No a boost leak would lose boost all the time,and you would have a whooshing/air escaping noise.

And it wouldn't do the over rev symptom you described.

If it's standard sounds like it's ok,there is little point going over 3000rpm with a standard set-up :)

Why do people keep on stating this? The car makes maximum torque at 1900rpm but maximum power at 4000rpm and revving the car all the way to the redline drops you higher up the power band in the next gear when you change, plus speed is revs x gearing so more revs always equals more speed.

If you limit yourself to 3000rpm then you're driving a 110bhp car because that's all the power it makes at 3000rpm.

Yes, I completeky understand that when the torque drops away it feels like it's not accelerating as fast, but it is. Honest.

Why do people keep on stating this? The car makes maximum torque at 1900rpm but maximum power at 4000rpm and revving the car all the way to the redline drops you higher up the power band in the next gear when you change, plus speed is revs x gearing so more revs always equals more speed.

If you limit yourself to 3000rpm then you're driving a 110bhp car because that's all the power it makes at 3000rpm.

Yes, I completeky understand that when the torque drops away it feels like it's not accelerating as fast, but it is.

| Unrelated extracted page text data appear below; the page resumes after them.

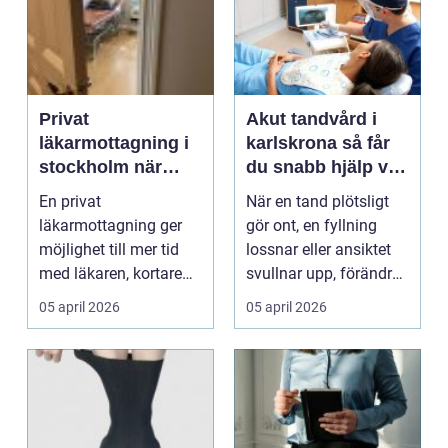
Privat
Akut tandvård i
läkarmottagning i
karlskrona så får
stockholm när
du snabb hjälp vid
kunskap, tid och
tandvärk och
En privat
När en tand plötsligt
trygghet är
skador
läkarmottagning ger
gör ont, en fyllning
avgörande
möjlighet till mer tid
lossnar eller ansiktet
med läkaren, kortare
svullnar upp, förändras
väntetider och en vård
vardagen d...
05 april 2026
05 april 2026
som...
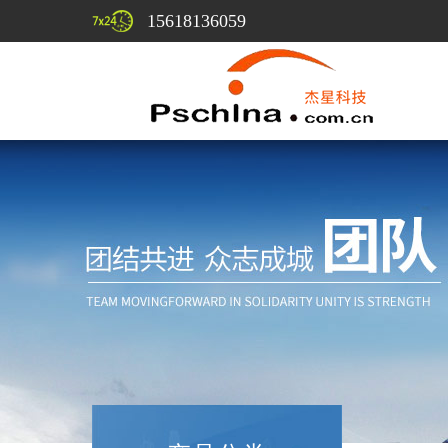
15618136059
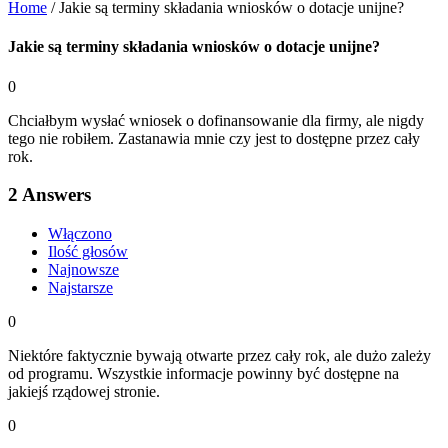
Home
/
Jakie są terminy składania wniosków o dotacje unijne?
Jakie są terminy składania wniosków o dotacje unijne?
0
Chciałbym wysłać wniosek o dofinansowanie dla firmy, ale nigdy
tego nie robiłem. Zastanawia mnie czy jest to dostępne przez cały
rok.
2
Answers
Włączono
Ilość głosów
Najnowsze
Najstarsze
0
Niektóre faktycznie bywają otwarte przez cały rok, ale dużo zależy
od programu. Wszystkie informacje powinny być dostępne na
jakiejś rządowej stronie.
0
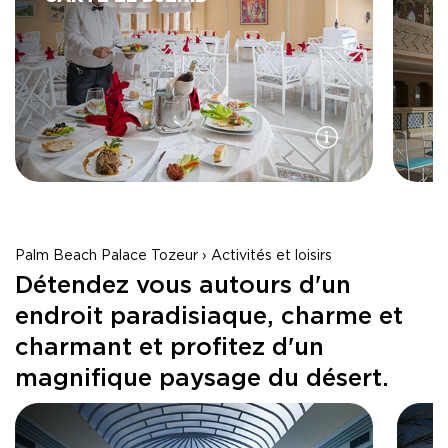
Palm Beach Palace Tozeur › Activités et loisirs
Détendez vous autours d'un
endroit paradisiaque, charme et
charmant et profitez d'un
magnifique paysage du désert.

Honest.

More revs equals more speed yeah, but if the revs are not rising as fast as they could be in a higher gear you are accelerating slower.

Not a chance the standard set up is accelerating as fast at high revs with low torque.

The cross over point between torque and bhp is the best place to change gear, and that is not 4000rpm!

Errrr I think you probably need to differentiate between the torque that you FEEL as acceleration and actual acceleration, which is done by power, not torque. Your butt-dyno is lying to you.

Errrr I think you probably need to differentiate between the torque that you FEEL as acceleration and actual acceleration, which is done by power, not torque. Your butt-dyno is lying to you.

if your car has a significantly higher torque figure than bhp (most turbo dervs) the fastest way to accelerate is to keep the engine in the torque power band, not rev it out where the torque has all but disappeared.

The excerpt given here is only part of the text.